A few points worth weighing if you care about ingredient sourcing:

  1. Beef gelatine gives the mousse its airy, stable structure. This means the product is not vegetarian-friendly, despite being a dairy dessert.
  2. Sweeteners include acesulfame K and sucralose. People who avoid artificial sweeteners for taste or digestive reasons should take note — the sweetness is clearly “diet” rather than sugar-sweetened.
  3. Thickeners include carrageenan and guar gum, both common in ultra-processed dairy products. Most people tolerate them well, though carrageenan can be a minor gut irritant for a small subset of people.
  4. Nitrogen whipping is listed in the preparation method. That’s the process that creates the light, fluffy texture — it’s a normal industrial technique, not a cause for concern.

If you’re comparing this mousse against a pure, whole-food protein source like chicken or eggs, the ingredient list looks more processed. But as a prepared dessert product, it’s fairly straightforward and lacks the long chemical names that fill some competitor labels.

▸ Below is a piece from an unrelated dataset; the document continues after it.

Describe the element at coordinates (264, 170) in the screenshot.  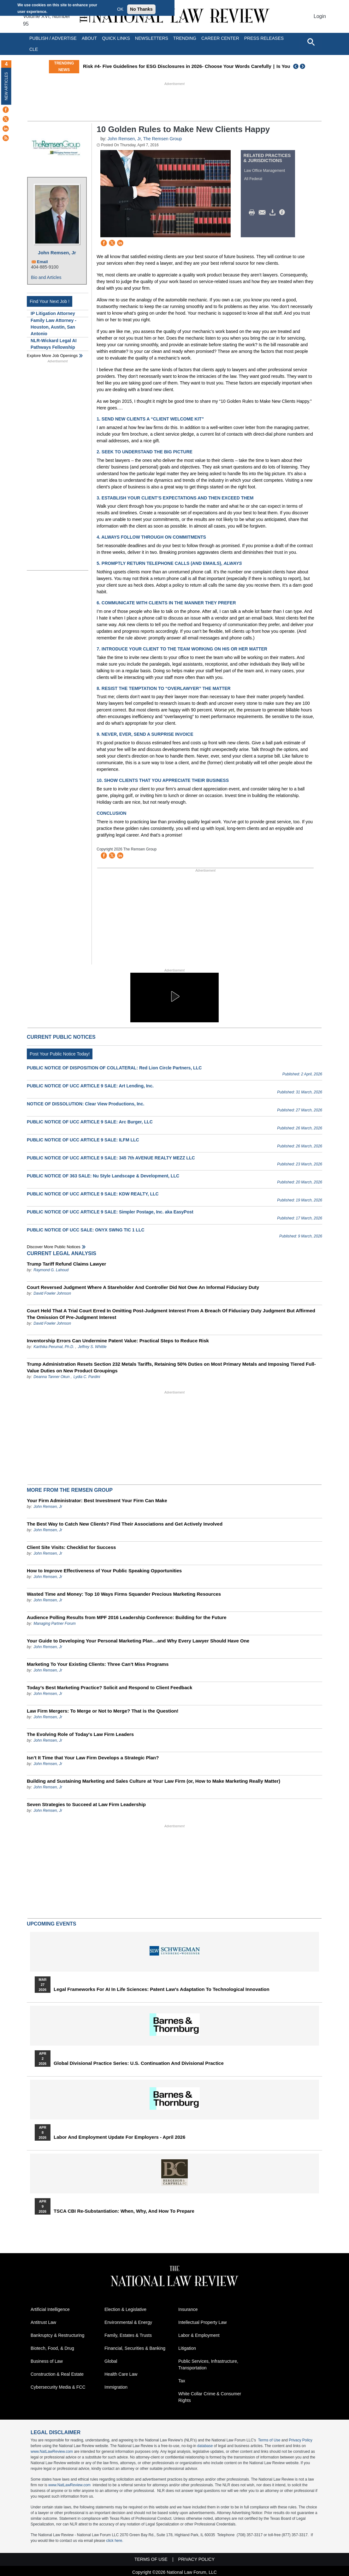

When And Why You Might Choose This Mousse As Your Protein Source

Timing and convenience play a bigger role in protein intake than most people acknowledge. A 21g protein mousse that sits in your bag for three hours and still tastes good after a workout is more useful than a perfect macro profile that requires refrigeration and a bowl.

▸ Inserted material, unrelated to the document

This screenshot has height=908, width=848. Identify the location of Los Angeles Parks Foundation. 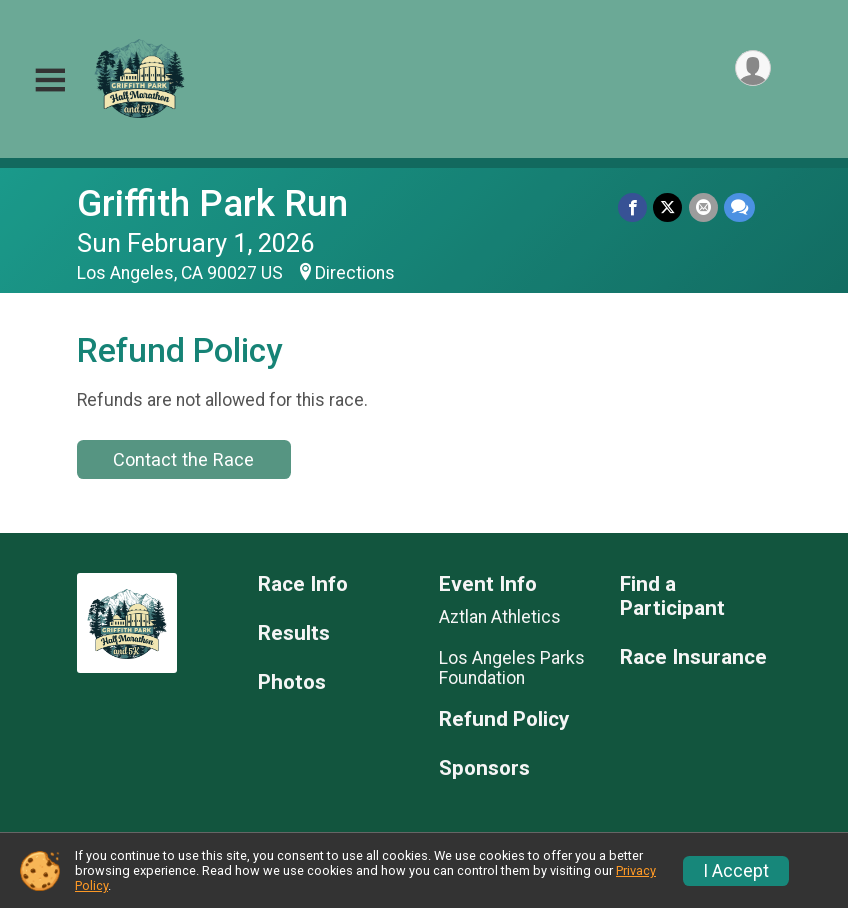
(512, 668).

Aldi’s Brooklea mousse has a stable enough structure to survive a commute or a gym bag for a few hours, and the portion size is small enough to eat quickly. Reviewers tracking macros note that the mousse contains around 21 grams protein consistently across multiple flavor varieties — including strawberry and vanilla — making the decision between flavors mostly a taste preference rather than a macro calculation.

The 3g of fiber per pot is a minor bonus that most other protein desserts lack. It’s not enough to claim the product supports digestive health, but every extra gram of fiber from a dessert feels like a cheat code.

Use Case Fit
Post-workout snack 21g protein, low fat — reasonable choice within 2 hours of training.
Office afternoon craving Low sugar, easy to eat at a desk. Better than a chocolate bar.
Before-bed protein Casein-like digestion from milk protein, though slower than pure casein isolates.
Meal replacement Not enough calories or nutrients. Use as a supplement, not a meal.

The Bottom Line

The Aldi Brooklea Chocolate Flavour Protein Mousse delivers a respectable 21g of protein for 153 calories at a price point that undercuts most competitors. It’s a convenient, shelf-stable dessert option for people who want to hit a daily protein target without cooking another meal. The trade-offs are the artificial sweetener aftertaste and the beef gelatine content, which excludes vegetarians.

If you’re calorie-counting or tracking protein grams as part of a structured plan, this mousse fits neatly into your day — just double-check the label on the pot before you buy, because the standard mousses right next to it won’t give you the same numbers. A registered dietitian or sports nutritionist can help you slot products like this into your specific weekly targets without guesswork.